YOUR ASSIGNMENT: Top to bottom, every record is to be copied word for word.

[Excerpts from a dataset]
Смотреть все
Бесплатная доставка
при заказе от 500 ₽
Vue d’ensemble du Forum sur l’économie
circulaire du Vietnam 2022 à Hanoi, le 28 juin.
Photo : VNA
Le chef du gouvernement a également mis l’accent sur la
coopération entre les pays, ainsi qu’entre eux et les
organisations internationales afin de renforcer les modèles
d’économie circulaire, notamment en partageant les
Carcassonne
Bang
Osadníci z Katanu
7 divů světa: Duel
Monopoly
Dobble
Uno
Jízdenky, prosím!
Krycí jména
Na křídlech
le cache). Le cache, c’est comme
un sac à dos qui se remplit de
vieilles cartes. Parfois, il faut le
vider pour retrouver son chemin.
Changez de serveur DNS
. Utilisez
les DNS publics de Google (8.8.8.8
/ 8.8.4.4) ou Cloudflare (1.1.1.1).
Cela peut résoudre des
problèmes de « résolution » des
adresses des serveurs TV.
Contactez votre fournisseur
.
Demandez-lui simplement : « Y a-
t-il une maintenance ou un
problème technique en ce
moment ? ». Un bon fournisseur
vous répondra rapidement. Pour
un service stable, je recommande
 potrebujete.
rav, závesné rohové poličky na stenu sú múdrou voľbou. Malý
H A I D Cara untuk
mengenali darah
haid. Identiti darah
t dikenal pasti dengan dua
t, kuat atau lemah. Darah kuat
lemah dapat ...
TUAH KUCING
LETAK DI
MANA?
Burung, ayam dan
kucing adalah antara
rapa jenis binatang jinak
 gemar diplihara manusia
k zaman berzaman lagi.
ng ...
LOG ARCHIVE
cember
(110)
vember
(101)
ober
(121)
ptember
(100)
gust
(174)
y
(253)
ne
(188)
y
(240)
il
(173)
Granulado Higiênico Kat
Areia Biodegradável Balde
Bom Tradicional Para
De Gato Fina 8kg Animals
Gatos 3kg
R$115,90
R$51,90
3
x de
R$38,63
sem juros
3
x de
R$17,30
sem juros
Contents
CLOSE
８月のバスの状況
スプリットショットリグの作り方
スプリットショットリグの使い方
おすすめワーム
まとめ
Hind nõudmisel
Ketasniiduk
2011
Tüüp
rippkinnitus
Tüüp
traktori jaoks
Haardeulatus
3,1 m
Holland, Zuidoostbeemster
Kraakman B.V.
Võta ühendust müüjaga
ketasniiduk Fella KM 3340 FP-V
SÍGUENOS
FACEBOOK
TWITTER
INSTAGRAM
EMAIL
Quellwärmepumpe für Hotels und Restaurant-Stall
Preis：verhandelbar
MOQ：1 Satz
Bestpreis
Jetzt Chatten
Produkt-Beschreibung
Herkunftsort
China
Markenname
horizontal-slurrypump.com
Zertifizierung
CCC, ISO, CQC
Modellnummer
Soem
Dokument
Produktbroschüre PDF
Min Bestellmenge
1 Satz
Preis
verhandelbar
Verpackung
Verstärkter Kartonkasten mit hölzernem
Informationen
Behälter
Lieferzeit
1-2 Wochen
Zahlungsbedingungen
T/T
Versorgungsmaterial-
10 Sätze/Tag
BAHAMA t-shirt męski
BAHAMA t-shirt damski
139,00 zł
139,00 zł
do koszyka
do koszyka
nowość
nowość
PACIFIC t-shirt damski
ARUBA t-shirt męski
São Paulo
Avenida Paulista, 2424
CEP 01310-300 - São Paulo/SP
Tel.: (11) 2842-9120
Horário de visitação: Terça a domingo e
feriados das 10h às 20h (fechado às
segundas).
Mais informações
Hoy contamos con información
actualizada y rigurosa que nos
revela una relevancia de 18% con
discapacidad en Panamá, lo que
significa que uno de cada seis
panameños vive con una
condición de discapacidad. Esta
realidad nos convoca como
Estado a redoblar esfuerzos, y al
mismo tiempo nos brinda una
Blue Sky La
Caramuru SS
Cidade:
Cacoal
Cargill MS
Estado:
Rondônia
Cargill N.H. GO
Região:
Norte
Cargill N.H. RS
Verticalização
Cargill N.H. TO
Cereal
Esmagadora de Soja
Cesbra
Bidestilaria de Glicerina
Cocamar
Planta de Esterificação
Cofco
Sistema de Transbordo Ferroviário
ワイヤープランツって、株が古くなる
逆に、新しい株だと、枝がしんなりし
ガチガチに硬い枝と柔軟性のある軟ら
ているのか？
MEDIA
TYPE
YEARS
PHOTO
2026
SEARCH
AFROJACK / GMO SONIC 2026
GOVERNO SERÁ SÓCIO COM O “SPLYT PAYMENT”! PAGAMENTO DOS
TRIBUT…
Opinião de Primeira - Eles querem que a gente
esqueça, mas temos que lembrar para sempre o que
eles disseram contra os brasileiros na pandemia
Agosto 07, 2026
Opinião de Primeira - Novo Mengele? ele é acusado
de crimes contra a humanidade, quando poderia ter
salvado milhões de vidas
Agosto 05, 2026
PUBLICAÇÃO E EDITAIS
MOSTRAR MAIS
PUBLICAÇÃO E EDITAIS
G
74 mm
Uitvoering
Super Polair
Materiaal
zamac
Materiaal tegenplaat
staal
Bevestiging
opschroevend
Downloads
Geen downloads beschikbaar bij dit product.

TASK OUTPUT:
Смотреть все
Бесплатная доставка
при заказе от 500 ₽
Vue d’ensemble du Forum sur l’économie
circulaire du Vietnam 2022 à Hanoi, le 28 juin.
Photo : VNA
Le chef du gouvernement a également mis l’accent sur la
coopération entre les pays, ainsi qu’entre eux et les
organisations internationales afin de renforcer les modèles
d’économie circulaire, notamment en partageant les
Carcassonne
Bang
Osadníci z Katanu
7 divů světa: Duel
Monopoly
Dobble
Uno
Jízdenky, prosím!
Krycí jména
Na křídlech
le cache). Le cache, c’est comme
un sac à dos qui se remplit de
vieilles cartes. Parfois, il faut le
vider pour retrouver son chemin.
Changez de serveur DNS
. Utilisez
les DNS publics de Google (8.8.8.8
/ 8.8.4.4) ou Cloudflare (1.1.1.1).
Cela peut résoudre des
problèmes de « résolution » des
adresses des serveurs TV.
Contactez votre fournisseur
.
Demandez-lui simplement : « Y a-
t-il une maintenance ou un
problème technique en ce
moment ? ». Un bon fournisseur
vous répondra rapidement. Pour
un service stable, je recommande
 potrebujete.
rav, závesné rohové poličky na stenu sú múdrou voľbou. Malý
H A I D Cara untuk
mengenali darah
haid. Identiti darah
t dikenal pasti dengan dua
t, kuat atau lemah. Darah kuat
lemah dapat ...
TUAH KUCING
LETAK DI
MANA?
Burung, ayam dan
kucing adalah antara
rapa jenis binatang jinak
 gemar diplihara manusia
k zaman berzaman lagi.
ng ...
LOG ARCHIVE
cember
(110)
vember
(101)
ober
(121)
ptember
(100)
gust
(174)
y
(253)
ne
(188)
y
(240)
il
(173)
Granulado Higiênico Kat
Areia Biodegradável Balde
Bom Tradicional Para
De Gato Fina 8kg Animals
Gatos 3kg
R$115,90
R$51,90
3
x de
R$38,63
sem juros
3
x de
R$17,30
sem juros
Contents
CLOSE
８月のバスの状況
スプリットショットリグの作り方
スプリットショットリグの使い方
おすすめワーム
まとめ
Hind nõudmisel
Ketasniiduk
2011
Tüüp
rippkinnitus
Tüüp
traktori jaoks
Haardeulatus
3,1 m
Holland, Zuidoostbeemster
Kraakman B.V.
Võta ühendust müüjaga
ketasniiduk Fella KM 3340 FP-V
SÍGUENOS
FACEBOOK
TWITTER
INSTAGRAM
EMAIL
Quellwärmepumpe für Hotels und Restaurant-Stall
Preis：verhandelbar
MOQ：1 Satz
Bestpreis
Jetzt Chatten
Produkt-Beschreibung
Herkunftsort
China
Markenname
horizontal-slurrypump.com
Zertifizierung
CCC, ISO, CQC
Modellnummer
Soem
Dokument
Produktbroschüre PDF
Min Bestellmenge
1 Satz
Preis
verhandelbar
Verpackung
Verstärkter Kartonkasten mit hölzernem
Informationen
Behälter
Lieferzeit
1-2 Wochen
Zahlungsbedingungen
T/T
Versorgungsmaterial-
10 Sätze/Tag
BAHAMA t-shirt męski
BAHAMA t-shirt damski
139,00 zł
139,00 zł
do koszyka
do koszyka
nowość
nowość
PACIFIC t-shirt damski
ARUBA t-shirt męski
São Paulo
Avenida Paulista, 2424
CEP 01310-300 - São Paulo/SP
Tel.: (11) 2842-9120
Horário de visitação: Terça a domingo e
feriados das 10h às 20h (fechado às
segundas).
Mais informações
Hoy contamos con información
actualizada y rigurosa que nos
revela una relevancia de 18% con
discapacidad en Panamá, lo que
significa que uno de cada seis
panameños vive con una
condición de discapacidad. Esta
realidad nos convoca como
Estado a redoblar esfuerzos, y al
mismo tiempo nos brinda una
Blue Sky La
Caramuru SS
Cidade:
Cacoal
Cargill MS
Estado:
Rondônia
Cargill N.H. GO
Região:
Norte
Cargill N.H. RS
Verticalização
Cargill N.H. TO
Cereal
Esmagadora de Soja
Cesbra
Bidestilaria de Glicerina
Cocamar
Planta de Esterificação
Cofco
Sistema de Transbordo Ferroviário
ワイヤープランツって、株が古くなる
逆に、新しい株だと、枝がしんなりし
ガチガチに硬い枝と柔軟性のある軟ら
ているのか？
MEDIA
TYPE
YEARS
PHOTO
2026
SEARCH
AFROJACK / GMO SONIC 2026
GOVERNO SERÁ SÓCIO COM O “SPLYT PAYMENT”! PAGAMENTO DOS
TRIBUT…
Opinião de Primeira - Eles querem que a gente
esqueça, mas temos que lembrar para sempre o que
eles disseram contra os brasileiros na pandemia
Agosto 07, 2026
Opinião de Primeira - Novo Mengele? ele é acusado
de crimes contra a humanidade, quando poderia ter
salvado milhões de vidas
Agosto 05, 2026
PUBLICAÇÃO E EDITAIS
MOSTRAR MAIS
PUBLICAÇÃO E EDITAIS
G
74 mm
Uitvoering
Super Polair
Materiaal
zamac
Materiaal tegenplaat
staal
Bevestiging
opschroevend
Downloads
Geen downloads beschikbaar bij dit product.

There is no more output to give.